The Influence of Tall Man Lettering on Drug Name Confusion

A Laboratory-Based Investigation in the UK Using Younger and Older Adults and Healthcare Practitioners


Background: Medication errors commonly involve confusion between drugs with similar names. One possible method of reducing error is to emphasize differences between the names using ‘Tall Man’ (uppercase) letters (e.g. cef-TAZidime vs cefUROxime). Previous studies investigating this issue have been conducted mainly on university students, and results have been mixed.

Objective: To investigate the influence of Tall Man lettering on drug name confusion in other key participant groups.

Study Design: Two separate experiments were conducted. In Experiment 1 (conducted at the University of Glasgow, Scotland, between January 2008 and May 2008), younger and older adults performed a same/different judgement task. In Experiment 2 (conducted at various sites in England between December 2008 and February 2009), healthcare practitioners performed a task based on electronic prescribing.

Results: In Experiment 1, both younger and older adults made fewer name confusion errors when names contained Tall Man letters. Response times suggested that Tall Man lettering drew participants’ attention to those letters, but that readers did not solely rely on these letters in making their response. In Experiment 2, healthcare practitioners made fewer name confusion errors when the names contained Tall Man letters.

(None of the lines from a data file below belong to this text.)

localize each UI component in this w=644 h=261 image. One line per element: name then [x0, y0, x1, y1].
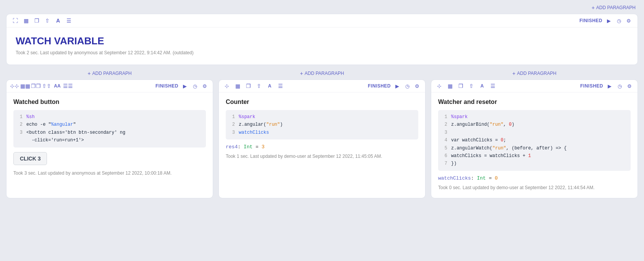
- col1-clock-icon[interactable]: ◷: [191, 83, 198, 89]
- col2-gear-icon[interactable]: ⚙: [414, 83, 421, 89]
- col2-play-button[interactable]: ▶: [394, 83, 401, 89]
- code-line: 4 var watchClicks = 0;: [442, 136, 627, 144]
- col1-card: ⊹ ▦ ❐ ⇧ A ☰ FINISHED ▶ ◷ ⚙ Watched butto…: [6, 79, 213, 198]
- col2-result: res4: Int = 3: [226, 144, 418, 150]
- main-card: FINISHED WATCH VARIABLE Took 2 sec. Last…: [6, 14, 638, 65]
- plus-icon: [592, 5, 595, 11]
- main-card-toolbar: FINISHED: [6, 14, 638, 28]
- col1-add-paragraph-label: ADD PARAGRAPH: [92, 71, 132, 76]
- col1-copy-icon[interactable]: ❐: [32, 83, 39, 89]
- col1-add-paragraph-button[interactable]: ADD PARAGRAPH: [85, 70, 134, 77]
- code-line: 6 watchClicks = watchClicks + 1: [442, 152, 627, 160]
- col3-add-para-row: ADD PARAGRAPH: [431, 70, 638, 77]
- col2-title: Counter: [226, 99, 418, 105]
- col3-add-paragraph-label: ADD PARAGRAPH: [517, 71, 557, 76]
- main-status-badge: FINISHED: [579, 18, 602, 23]
- main-play-button[interactable]: [605, 17, 612, 24]
- col1-toolbar-icons: ⊹ ▦ ❐ ⇧ A ☰: [11, 83, 71, 89]
- col2-toolbar-right: FINISHED ▶ ◷ ⚙: [368, 83, 421, 89]
- code-line: 2 echo -e "%angular": [17, 121, 202, 128]
- text-icon[interactable]: [55, 17, 61, 24]
- col1-plus-icon: [87, 70, 91, 76]
- col1-footer-meta: Took 3 sec. Last updated by anonymous at…: [13, 170, 206, 177]
- click-3-button[interactable]: CLICK 3: [13, 152, 47, 165]
- col3-upload-icon[interactable]: ⇧: [468, 83, 475, 89]
- top-add-paragraph-button[interactable]: ADD PARAGRAPH: [589, 4, 638, 11]
- table-icon[interactable]: [23, 17, 29, 24]
- col3-table-icon[interactable]: ▦: [447, 83, 453, 89]
- col2-list-icon[interactable]: ☰: [277, 83, 284, 89]
- code-line: 3: [442, 129, 627, 136]
- col2-upload-icon[interactable]: ⇧: [256, 83, 262, 89]
- col3-play-button[interactable]: ▶: [606, 83, 613, 89]
- code-line: 1 %spark: [230, 113, 414, 121]
- col3-copy-icon[interactable]: ❐: [457, 83, 464, 89]
- col3-result: watchClicks: Int = 0: [438, 175, 631, 181]
- col3-add-paragraph-button[interactable]: ADD PARAGRAPH: [510, 70, 558, 77]
- copy-icon[interactable]: [33, 17, 40, 24]
- col1-toolbar: ⊹ ▦ ❐ ⇧ A ☰ FINISHED ▶ ◷ ⚙: [6, 80, 213, 92]
- col2-code-block: 1 %spark 2 z.angular("run") 3 watchClick…: [226, 110, 418, 139]
- main-toolbar-icons: [12, 17, 72, 24]
- col1-gear-icon[interactable]: ⚙: [201, 83, 208, 89]
- col1-upload-icon[interactable]: ⇧: [43, 83, 50, 89]
- code-line: -click='run=run+1'>: [17, 136, 202, 144]
- col3-list-icon[interactable]: ☰: [489, 83, 496, 89]
- code-line: 2 z.angular("run"): [230, 121, 414, 128]
- col1-code-block: 1 %sh 2 echo -e "%angular" 3 <button cla…: [13, 110, 206, 148]
- col3-plus-icon: [512, 70, 515, 76]
- main-toolbar-right: FINISHED: [579, 17, 632, 24]
- col3-title: Watcher and resetor: [438, 99, 631, 105]
- main-card-body: WATCH VARIABLE Took 2 sec. Last updated …: [6, 28, 638, 65]
- list-icon[interactable]: [65, 17, 72, 24]
- col1-title: Watched button: [13, 99, 206, 105]
- col2-status-badge: FINISHED: [368, 83, 391, 89]
- col1-text-icon[interactable]: A: [54, 83, 61, 89]
- expand-icon[interactable]: [12, 17, 19, 24]
- col2-table-icon[interactable]: ▦: [234, 83, 241, 89]
- col2-add-para-row: ADD PARAGRAPH: [218, 70, 426, 77]
- col2-toolbar: ⊹ ▦ ❐ ⇧ A ☰ FINISHED ▶ ◷ ⚙: [219, 80, 425, 92]
- col3-gear-icon[interactable]: ⚙: [626, 83, 633, 89]
- col2-copy-icon[interactable]: ❐: [245, 83, 252, 89]
- col1-toolbar-right: FINISHED ▶ ◷ ⚙: [155, 83, 208, 89]
- column-3: ADD PARAGRAPH ⊹ ▦ ❐ ⇧ A ☰ FINISHED ▶ ◷ ⚙: [431, 70, 638, 198]
- col2-clock-icon[interactable]: ◷: [404, 83, 411, 89]
- col1-play-button[interactable]: ▶: [181, 83, 188, 89]
- col1-move-icon[interactable]: ⊹: [11, 83, 18, 89]
- main-gear-icon[interactable]: [625, 17, 632, 24]
- col2-add-paragraph-label: ADD PARAGRAPH: [305, 71, 344, 76]
- top-add-paragraph-label: ADD PARAGRAPH: [596, 5, 636, 10]
- col3-code-block: 1 %spark 2 z.angularBind("run", 0) 3 4 v…: [438, 110, 631, 171]
- code-line: 1 %spark: [442, 113, 627, 121]
- col3-toolbar-right: FINISHED ▶ ◷ ⚙: [580, 83, 633, 89]
- col3-toolbar-icons: ⊹ ▦ ❐ ⇧ A ☰: [436, 83, 496, 89]
- col2-move-icon[interactable]: ⊹: [223, 83, 230, 89]
- code-line: 2 z.angularBind("run", 0): [442, 121, 627, 128]
- code-line: 3 watchClicks: [230, 129, 414, 136]
- col3-footer-meta: Took 0 sec. Last updated by demo-user at…: [438, 184, 631, 191]
- code-line: 5 z.angularWatch("run", (before, after) …: [442, 144, 627, 152]
- col2-toolbar-icons: ⊹ ▦ ❐ ⇧ A ☰: [223, 83, 284, 89]
- col3-text-icon[interactable]: A: [479, 83, 485, 89]
- col3-card: ⊹ ▦ ❐ ⇧ A ☰ FINISHED ▶ ◷ ⚙ Watcher and r…: [431, 79, 638, 198]
- upload-icon[interactable]: [44, 17, 51, 24]
- col2-card: ⊹ ▦ ❐ ⇧ A ☰ FINISHED ▶ ◷ ⚙ Counter: [218, 79, 426, 198]
- col1-table-icon[interactable]: ▦: [22, 83, 29, 89]
- col3-body: Watcher and resetor 1 %spark 2 z.angular…: [431, 92, 638, 198]
- main-card-title: WATCH VARIABLE: [16, 35, 628, 47]
- col1-status-badge: FINISHED: [155, 83, 178, 89]
- col2-text-icon[interactable]: A: [266, 83, 273, 89]
- three-col-area: ADD PARAGRAPH ⊹ ▦ ❐ ⇧ A ☰ FINISHED ▶ ◷ ⚙: [6, 70, 638, 198]
- col3-move-icon[interactable]: ⊹: [436, 83, 443, 89]
- main-card-meta: Took 2 sec. Last updated by anonymous at…: [16, 50, 628, 55]
- col2-footer-meta: Took 1 sec. Last updated by demo-user at…: [226, 153, 418, 160]
- code-line: 1 %sh: [17, 113, 202, 121]
- col1-list-icon[interactable]: ☰: [65, 83, 71, 89]
- col3-clock-icon[interactable]: ◷: [616, 83, 623, 89]
- col3-status-badge: FINISHED: [580, 83, 603, 89]
- col1-add-para-row: ADD PARAGRAPH: [6, 70, 213, 77]
- col2-plus-icon: [300, 70, 303, 76]
- main-clock-icon[interactable]: [615, 17, 622, 24]
- col2-add-paragraph-button[interactable]: ADD PARAGRAPH: [298, 70, 346, 77]
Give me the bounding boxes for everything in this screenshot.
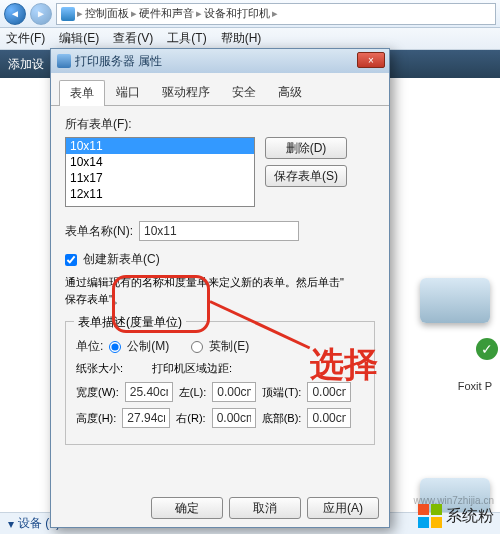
print-server-properties-dialog: 打印服务器 属性 × 表单 端口 驱动程序 安全 高级 所有表单(F): 10x… xyxy=(50,48,390,528)
default-printer-check-icon: ✓ xyxy=(476,338,498,360)
explorer-navbar: ◄ ► ▸ 控制面板 ▸ 硬件和声音 ▸ 设备和打印机 ▸ xyxy=(0,0,500,28)
right-label: 右(R): xyxy=(176,411,205,426)
width-label: 宽度(W): xyxy=(76,385,119,400)
printer-label: Foxit P xyxy=(458,380,492,392)
left-label: 左(L): xyxy=(179,385,207,400)
tab-forms[interactable]: 表单 xyxy=(59,80,105,106)
bottom-input[interactable] xyxy=(307,408,351,428)
menu-tools[interactable]: 工具(T) xyxy=(167,30,206,47)
dialog-titlebar[interactable]: 打印服务器 属性 × xyxy=(51,49,389,73)
breadcrumb[interactable]: ▸ 控制面板 ▸ 硬件和声音 ▸ 设备和打印机 ▸ xyxy=(56,3,496,25)
forms-panel: 所有表单(F): 10x11 10x14 11x17 12x11 删除(D) 保… xyxy=(51,106,389,455)
apply-button[interactable]: 应用(A) xyxy=(307,497,379,519)
chevron-down-icon[interactable]: ▾ xyxy=(8,517,14,531)
chevron-right-icon: ▸ xyxy=(131,7,137,20)
form-name-input[interactable] xyxy=(139,221,299,241)
right-input[interactable] xyxy=(212,408,256,428)
create-new-form-checkbox[interactable] xyxy=(65,254,77,266)
width-input[interactable] xyxy=(125,382,173,402)
create-new-form-label: 创建新表单(C) xyxy=(83,251,160,268)
close-button[interactable]: × xyxy=(357,52,385,68)
top-label: 顶端(T): xyxy=(262,385,301,400)
form-name-label: 表单名称(N): xyxy=(65,223,133,240)
nav-back-button[interactable]: ◄ xyxy=(4,3,26,25)
tab-ports[interactable]: 端口 xyxy=(105,79,151,105)
unit-metric-radio[interactable] xyxy=(109,341,121,353)
crumb[interactable]: 设备和打印机 xyxy=(204,6,270,21)
dialog-tabs: 表单 端口 驱动程序 安全 高级 xyxy=(51,73,389,106)
tab-advanced[interactable]: 高级 xyxy=(267,79,313,105)
form-description-group: 表单描述(度量单位) 单位: 公制(M) 英制(E) 纸张大小: 打印机区域边距… xyxy=(65,321,375,445)
save-form-button[interactable]: 保存表单(S) xyxy=(265,165,347,187)
unit-label: 单位: xyxy=(76,338,103,355)
unit-metric-label: 公制(M) xyxy=(127,338,169,355)
menu-bar: 文件(F) 编辑(E) 查看(V) 工具(T) 帮助(H) xyxy=(0,28,500,50)
add-device-button[interactable]: 添加设 xyxy=(8,56,44,73)
bottom-label: 底部(B): xyxy=(262,411,302,426)
forms-listbox[interactable]: 10x11 10x14 11x17 12x11 xyxy=(65,137,255,207)
crumb[interactable]: 控制面板 xyxy=(85,6,129,21)
close-icon: × xyxy=(368,55,374,66)
chevron-right-icon: ▸ xyxy=(272,7,278,20)
dialog-footer: 确定 取消 应用(A) xyxy=(151,497,379,519)
top-input[interactable] xyxy=(307,382,351,402)
group-title: 表单描述(度量单位) xyxy=(74,314,186,331)
crumb[interactable]: 硬件和声音 xyxy=(139,6,194,21)
list-item[interactable]: 10x14 xyxy=(66,154,254,170)
height-input[interactable] xyxy=(122,408,170,428)
dialog-title: 打印服务器 属性 xyxy=(75,53,162,70)
hint-text: 通过编辑现有的名称和度量单来定义新的表单。然后单击" 保存表单"。 xyxy=(65,274,375,307)
list-item[interactable]: 11x17 xyxy=(66,170,254,186)
list-item[interactable]: 12x11 xyxy=(66,186,254,202)
list-item[interactable]: 10x11 xyxy=(66,138,254,154)
print-area-label: 打印机区域边距: xyxy=(152,361,232,376)
menu-help[interactable]: 帮助(H) xyxy=(221,30,262,47)
printer-icon xyxy=(57,54,71,68)
all-forms-label: 所有表单(F): xyxy=(65,116,375,133)
control-panel-icon xyxy=(61,7,75,21)
unit-english-label: 英制(E) xyxy=(209,338,249,355)
chevron-right-icon: ▸ xyxy=(77,7,83,20)
menu-edit[interactable]: 编辑(E) xyxy=(59,30,99,47)
nav-forward-button[interactable]: ► xyxy=(30,3,52,25)
tab-drivers[interactable]: 驱动程序 xyxy=(151,79,221,105)
height-label: 高度(H): xyxy=(76,411,116,426)
menu-view[interactable]: 查看(V) xyxy=(113,30,153,47)
ok-button[interactable]: 确定 xyxy=(151,497,223,519)
printer-icon[interactable] xyxy=(420,278,490,323)
delete-button[interactable]: 删除(D) xyxy=(265,137,347,159)
tab-security[interactable]: 安全 xyxy=(221,79,267,105)
paper-size-label: 纸张大小: xyxy=(76,361,146,376)
left-input[interactable] xyxy=(212,382,256,402)
menu-file[interactable]: 文件(F) xyxy=(6,30,45,47)
chevron-right-icon: ▸ xyxy=(196,7,202,20)
cancel-button[interactable]: 取消 xyxy=(229,497,301,519)
unit-english-radio[interactable] xyxy=(191,341,203,353)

Conclusions: Overall, results showed that Tall Man lettering reduced drug name confusion errors in a series of laboratory-based tasks, in both younger and older adults, and healthcare practitioners. Thus, the current findings offer some support for the use of Tall Man letters as a possible systems change that could be made by both pharmacies and manufacturers in an effort to reduce error caused by drug name confusion.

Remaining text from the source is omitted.